Figure 5: Silver Price vs Open Interest

Margin Rates


Margin rates have stayed flat ever since they were raised up to $7200 in the wake of the massive price surge in March. Given where open interest sits, it seems more likely margin would be lowered rather than raised at this point. They may also want to give themselves more ammunition to increase rates if the price jumps again. Lowering rates would be a tailwind.

Outlook: Bullish

Figure 6: Gold Margin Dollar Rate


Silver fell even as margin rates were being lowered. Rates are now below the levels from June 2020. There is plenty of room to raise rates to counteract any price advance, but there seems little reason to drop rates lower given the market uncertainty.

Outlook: Neutral to Bearish

Figure 7: Silver Margin Dollar Rate

Gold Miners (Arca Gold Miners Index)

This week was the first time in a long time that a big move down in GDX/Gold Miners did not front-run a move down in the metal. Gold was very flat both Thursday and Friday, yet the GDX saw a massive +4% sell-off on Thursday and then gained much of it back Friday, rising 2.6%.

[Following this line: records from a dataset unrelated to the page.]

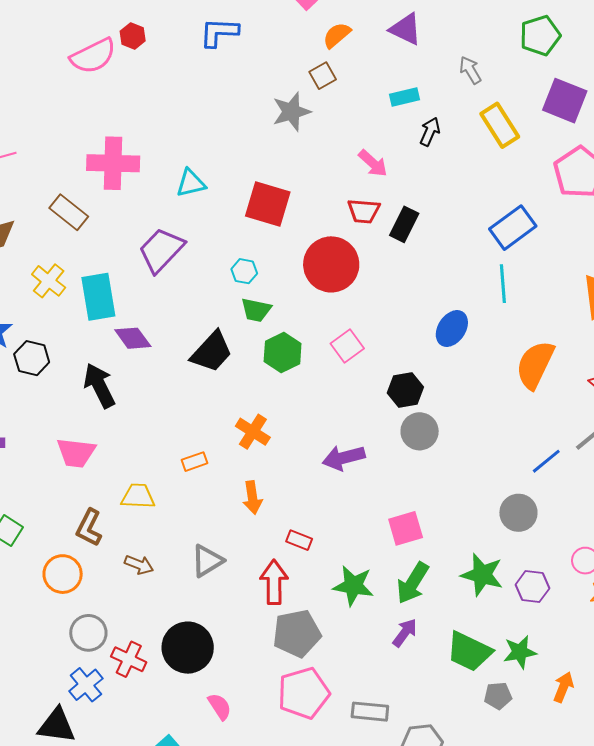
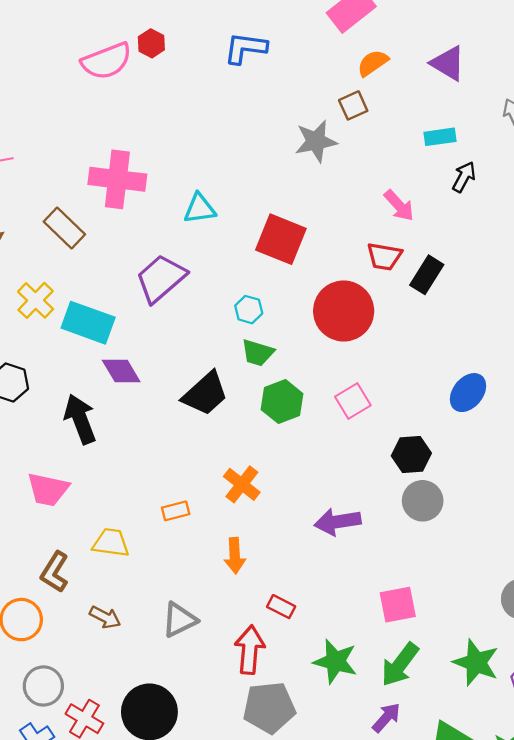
cyan rectangle: (98, 297) -> (88, 323), turned -66

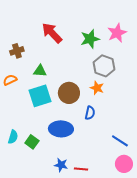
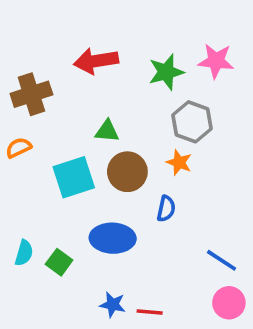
red arrow: (52, 33) -> (96, 61), turned -55
pink star: (117, 33) -> (216, 61), turned 30
brown cross: (17, 51) -> (31, 94), size x1.5
green triangle: (40, 71) -> (107, 131), moved

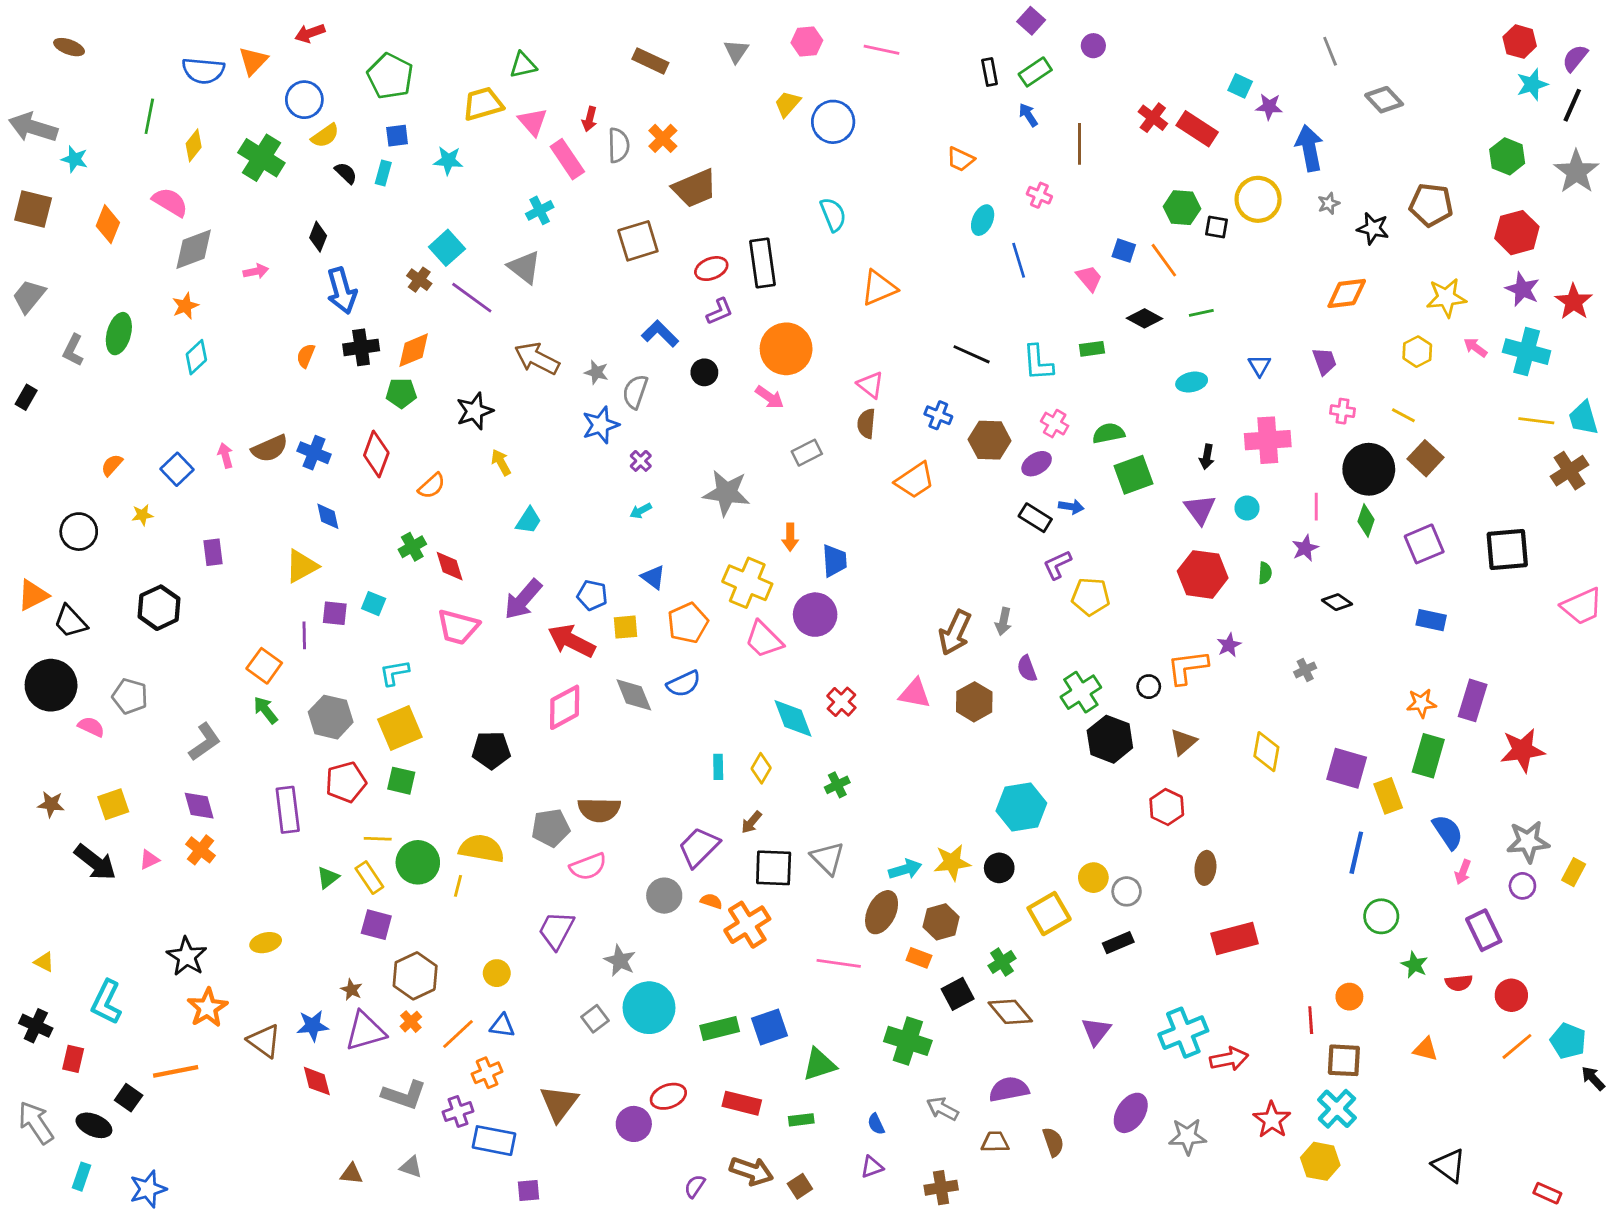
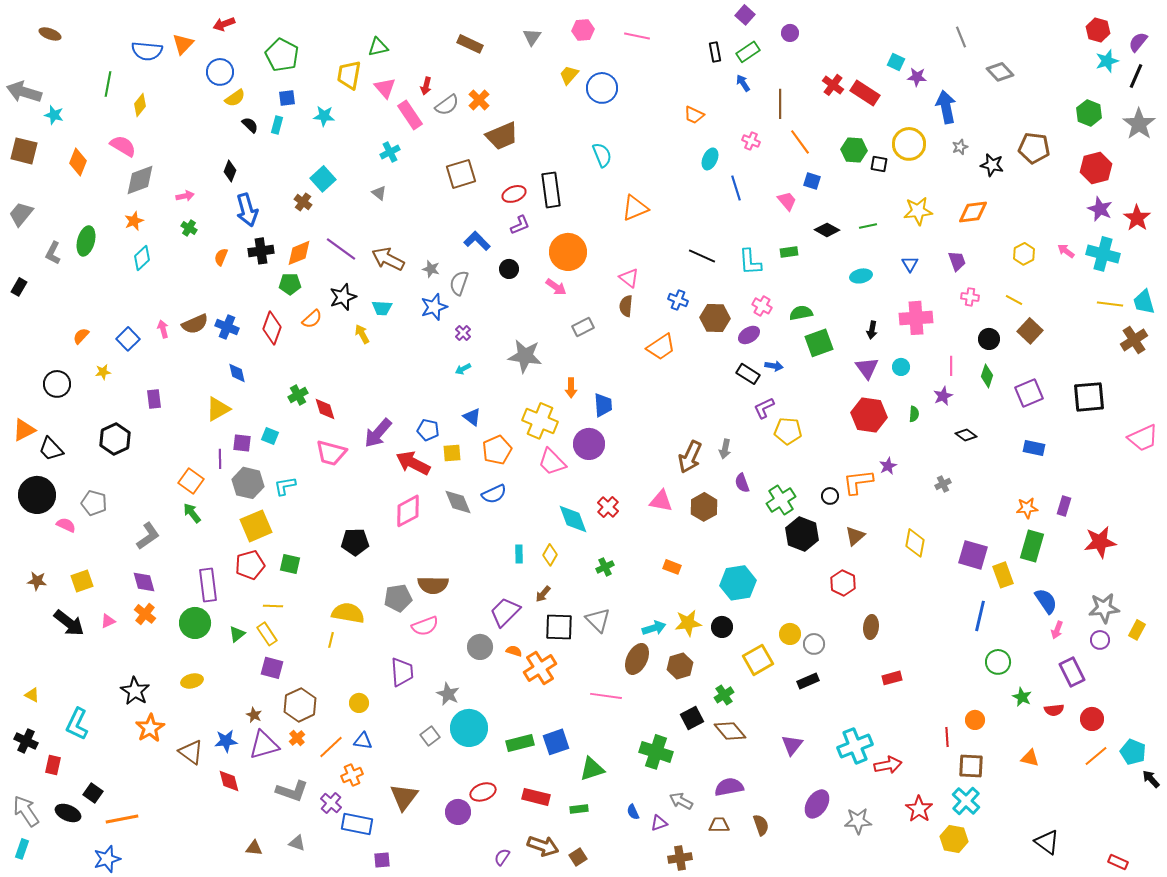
yellow trapezoid: (483, 104) -> (349, 75), turned -64
gray semicircle: (619, 145) -> (447, 105), turned 55
green cross: (261, 158) -> (189, 228), moved, size x0.5
orange line: (1164, 260) -> (800, 142), moved
gray triangle: (524, 267) -> (379, 193), size x0.6
purple line: (472, 298) -> (341, 249), moved
yellow star: (1446, 298) -> (918, 211), moved
black circle: (1369, 469) -> (989, 339), size x0.6
orange semicircle: (432, 486) -> (312, 319), moved
cyan trapezoid: (529, 520) -> (382, 308), moved, turned 60
purple rectangle: (1473, 700) -> (1064, 506), size x0.7
gray hexagon: (331, 717) -> (248, 483), moved
yellow square: (400, 728) -> (256, 526), moved
green circle: (418, 862) -> (195, 623), moved
purple trapezoid: (556, 930) -> (402, 672), turned 148
red rectangle: (1235, 938) -> (892, 678), size x0.6
orange rectangle: (919, 958) -> (672, 567), moved
orange line: (176, 1071) -> (122, 819), moved
purple cross: (458, 1112) -> (331, 803), turned -30
purple triangle: (872, 1167) -> (659, 823), moved
cyan rectangle: (81, 1177) -> (22, 849), moved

Typically, the miners lead the metal but this week looked like a head fake. Not only that, but GDX finally made a new lower low in the current up move which could be a reset on the technical analysis. This means that GDX could be setting up for a monster rally if gold is able to break through overhead resistance.

Outlook: Either Bullish GDX or Bearish Gold

Figure 8: Arca Gold Miners to Gold Current Trend

Looking over a long time horizon, the HUI is not yet at all-time lows against the price of gold as shown below. That being said, it’s at the lowest point since May 2020 which is right before gold kicked into high gear. GDX has been a losing trade for a decade now, maybe it’s finally getting ready to turn a corner.